Elasticsearch: Add timeout for Search Network Action to Improve Cluster Resistance

Created on 22 Jul 2020 · 10Comments · Source: elastic/elasticsearch

Issue

Currently, the coordinate node sends Query and Fetch network action to remote data nodes without any timeout options.

    public <T extends TransportResponse> void sendChildRequest(final Transport.Connection connection, final String action,
                                                               final TransportRequest request, final Task parentTask,
                                                               final TransportResponseHandler<T> handler) {
        sendChildRequest(connection, action, request, parentTask, TransportRequestOptions.EMPTY, handler);
    }

It has a very bad impact, when one of the data nodes' machine is in disk failure, it can't handle I/0 operations like reading or writing data from disk but it is still connected with other nodes. This node acts as a black hole in the cluster, it stuck every shard search request from the coordinate node. Cumulative requests are increasing and consuming a lot of memory in the coordinate node, soon it will cause the coordinate node to fullGC.

We have maintained a Production Environment for about 300 nodes, and Disk Failure is very common. We try to set a timeout in search request body, like https://www.elastic.co/guide/en/elasticsearch/reference/current/search.html#global-search-timeout. But it doesn't take effect in my situation since the timeout is mainly used for Lucene, as discussed in https://github.com/elastic/elasticsearch/issues/9156.

So I have added the request body timeout for the query, fetch, and write network action. It seems to have a very great impact on improving cluster resistance on the Overload or Disk Failure of a node. I wonder if the solution is good enough and there is a better solution instead?

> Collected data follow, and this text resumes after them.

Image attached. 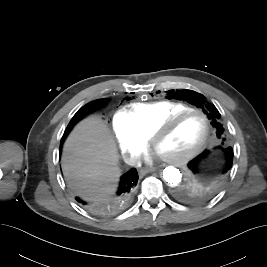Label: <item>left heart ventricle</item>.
I'll return each instance as SVG.
<instances>
[{
	"label": "left heart ventricle",
	"mask_w": 267,
	"mask_h": 267,
	"mask_svg": "<svg viewBox=\"0 0 267 267\" xmlns=\"http://www.w3.org/2000/svg\"><path fill=\"white\" fill-rule=\"evenodd\" d=\"M204 133L203 118L197 114L188 115L159 139L156 150L163 157L188 152L201 141Z\"/></svg>",
	"instance_id": "obj_1"
}]
</instances>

:SearcSearch >bug Search feedback_needed

Source

boicehuang

Most helpful comment

The bad consequences of a disk failure are likely much more widespread than searches alone. However I think the problem described here will be improved in 7.9 thanks to https://github.com/elastic/elasticsearch/pull/52680 which will remove a node from the cluster fairly promptly if its disk fails. Would you confirm or otherwise that this improves your experience?

DaveCTurner on 22 Jul 2020

👍2

All 10 comments

DaveCTurner on 22 Jul 2020

👍2

Pinging @elastic/es-search (:Search/Search)

elasticmachine on 22 Jul 2020

@DaveCTurner. Thanks for your reply. I think read-only filesystems is not enough. We also need to handle the Overload situation. Although the disk is heavily loaded and its %util may reach 95%, it can still handle write or read operation very slowly. Will a heavy-load disk be treated as disk failure?

boicehuang on 22 Jul 2020

This is interesting I opened https://github.com/elastic/elasticsearch/issues/59824. Not sure if that helps with your case @boicehuang

Bukhtawar on 22 Jul 2020

In my experience, concurrent aggregation requests stuck in coordinate nodes can easily cause a lot of nodes of the cluster to full GC and become unresponsive in the situation of disk heavy-loads or failure. That is why I mentioned search requests as above.

boicehuang on 22 Jul 2020

@DaveCTurner Thanks for your reply. Let me explain more about my experience. The process is as follows.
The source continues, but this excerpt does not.